→ **SUPPLIED RECORDS**
[Start of Attachment]

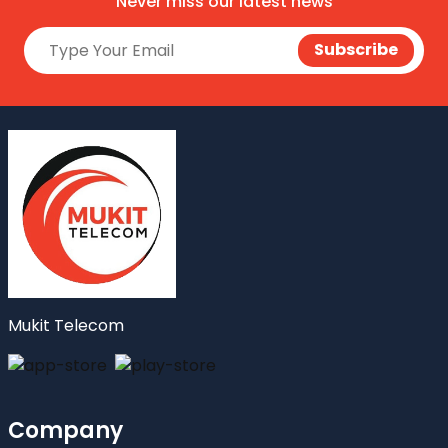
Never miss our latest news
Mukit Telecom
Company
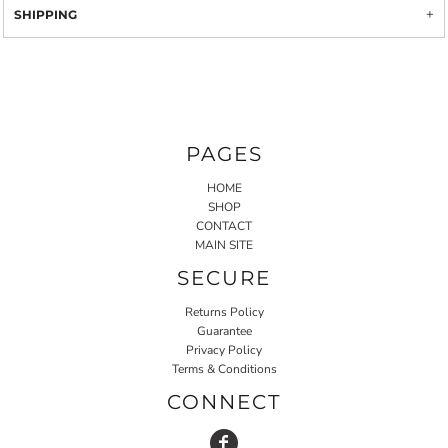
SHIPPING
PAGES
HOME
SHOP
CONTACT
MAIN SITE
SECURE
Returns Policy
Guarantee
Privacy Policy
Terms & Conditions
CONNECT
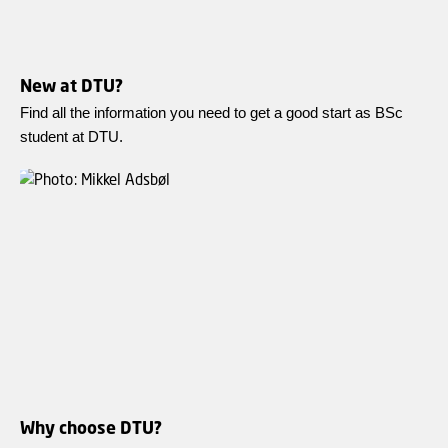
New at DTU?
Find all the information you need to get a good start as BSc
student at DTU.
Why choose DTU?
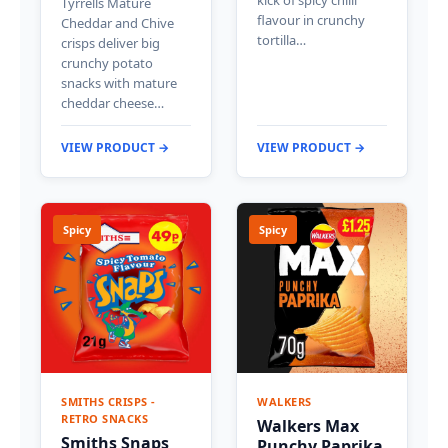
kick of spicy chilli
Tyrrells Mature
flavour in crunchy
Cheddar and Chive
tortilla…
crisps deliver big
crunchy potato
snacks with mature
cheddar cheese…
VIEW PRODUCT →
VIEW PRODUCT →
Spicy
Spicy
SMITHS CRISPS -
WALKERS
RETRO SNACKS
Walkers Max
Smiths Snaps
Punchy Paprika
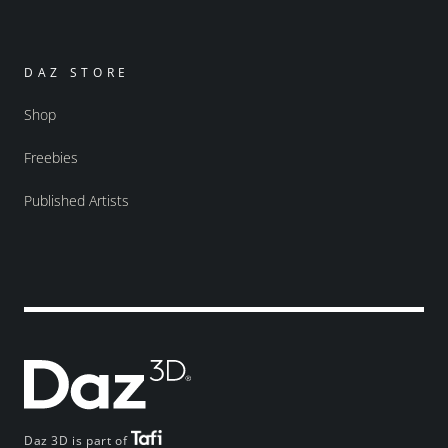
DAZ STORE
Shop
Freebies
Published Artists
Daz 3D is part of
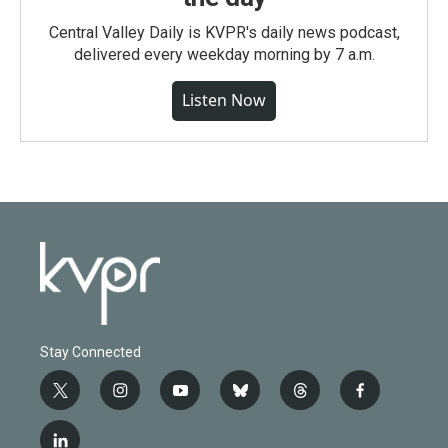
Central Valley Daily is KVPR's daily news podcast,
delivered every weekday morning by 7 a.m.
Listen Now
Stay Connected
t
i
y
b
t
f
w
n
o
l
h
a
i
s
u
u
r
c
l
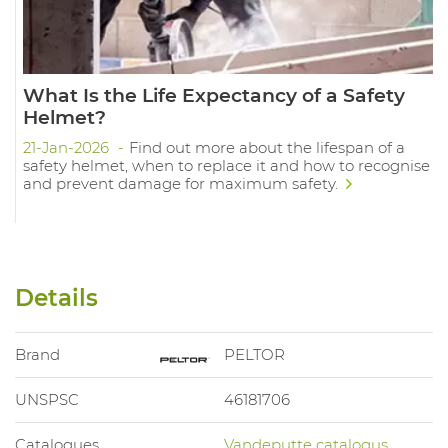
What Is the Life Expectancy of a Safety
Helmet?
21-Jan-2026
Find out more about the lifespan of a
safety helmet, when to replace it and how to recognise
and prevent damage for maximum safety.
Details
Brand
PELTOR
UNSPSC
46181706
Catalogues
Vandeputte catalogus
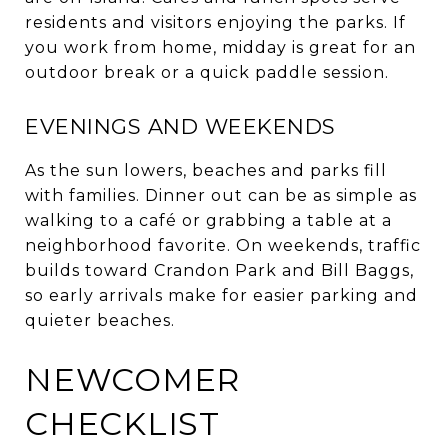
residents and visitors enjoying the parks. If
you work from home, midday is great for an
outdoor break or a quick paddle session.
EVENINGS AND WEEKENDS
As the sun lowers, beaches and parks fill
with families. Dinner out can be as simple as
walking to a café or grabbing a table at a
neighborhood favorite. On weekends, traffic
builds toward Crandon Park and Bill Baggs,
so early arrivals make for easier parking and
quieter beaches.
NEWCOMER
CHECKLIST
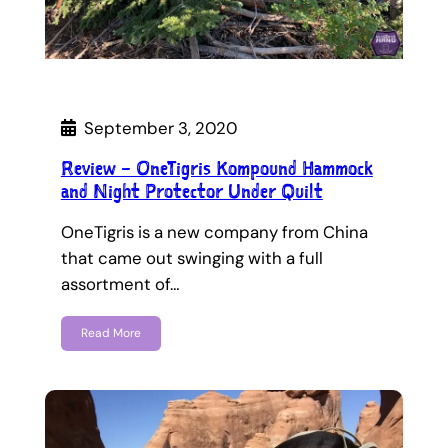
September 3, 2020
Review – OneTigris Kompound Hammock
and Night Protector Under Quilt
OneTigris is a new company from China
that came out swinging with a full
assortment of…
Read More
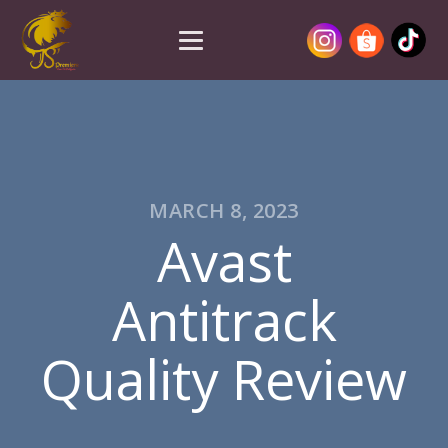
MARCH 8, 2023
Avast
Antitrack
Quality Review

[End of Attachment]

Output every entry exactly, leaving out pictures.

Never miss our latest news
Mukit Telecom
Company
SHIPPING
PAGES
HOME
SHOP
CONTACT
MAIN SITE
SECURE
Returns Policy
Guarantee
Privacy Policy
Terms & Conditions
CONNECT
New at DTU?
Find all the information you need to get a good start as BSc
student at DTU.
Why choose DTU?
kick of spicy chilli
Tyrrells Mature
flavour in crunchy
Cheddar and Chive
tortilla…
crisps deliver big
crunchy potato
snacks with mature
cheddar cheese…
VIEW PRODUCT →
VIEW PRODUCT →
Spicy
Spicy
SMITHS CRISPS -
WALKERS
RETRO SNACKS
Walkers Max
Smiths Snaps
Punchy Paprika
DAZ STORE
Shop
Freebies
Published Artists
Daz 3D is part of
Central Valley Daily is KVPR's daily news podcast,
delivered every weekday morning by 7 a.m.
Listen Now
Stay Connected
t
i
y
b
t
f
w
n
o
l
h
a
i
s
u
u
r
c
l
What Is the Life Expectancy of a Safety
Helmet?
21-Jan-2026
Find out more about the lifespan of a
safety helmet, when to replace it and how to recognise
and prevent damage for maximum safety.
Details
Brand
PELTOR
UNSPSC
46181706
Catalogues
Vandeputte catalogus
residents and visitors enjoying the parks. If
you work from home, midday is great for an
outdoor break or a quick paddle session.
EVENINGS AND WEEKENDS
As the sun lowers, beaches and parks fill
with families. Dinner out can be as simple as
walking to a café or grabbing a table at a
neighborhood favorite. On weekends, traffic
builds toward Crandon Park and Bill Baggs,
so early arrivals make for easier parking and
quieter beaches.
NEWCOMER
CHECKLIST
September 3, 2020
Review – OneTigris Kompound Hammock
and Night Protector Under Quilt
OneTigris is a new company from China
that came out swinging with a full
assortment of…
Read More
MARCH 8, 2023
Avast
Antitrack
Quality Review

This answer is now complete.